Can you find the lines of the listing that include "Inflation" and copy every one?

== Segment start ==

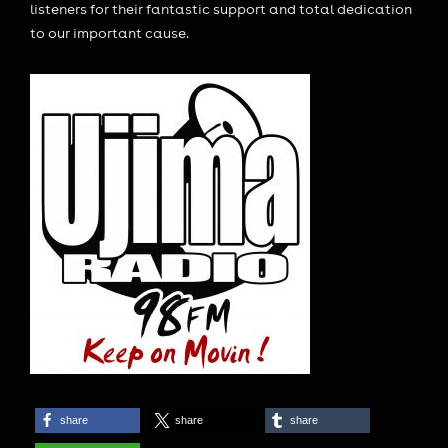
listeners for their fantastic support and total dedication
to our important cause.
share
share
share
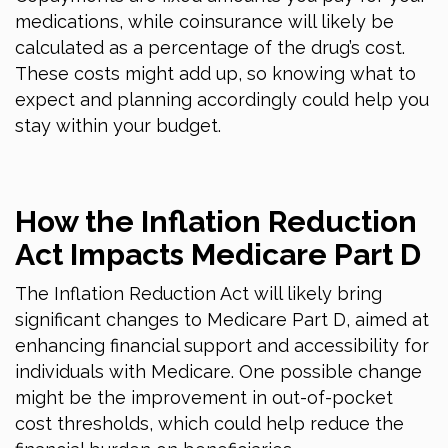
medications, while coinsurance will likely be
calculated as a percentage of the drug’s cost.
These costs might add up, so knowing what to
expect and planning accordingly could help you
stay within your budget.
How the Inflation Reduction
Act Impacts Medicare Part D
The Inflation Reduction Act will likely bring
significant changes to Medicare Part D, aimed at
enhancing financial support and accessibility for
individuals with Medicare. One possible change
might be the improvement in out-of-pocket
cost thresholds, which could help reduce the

== Segment end ==

OUTPUT ::
How the Inflation Reduction
The Inflation Reduction Act will likely bring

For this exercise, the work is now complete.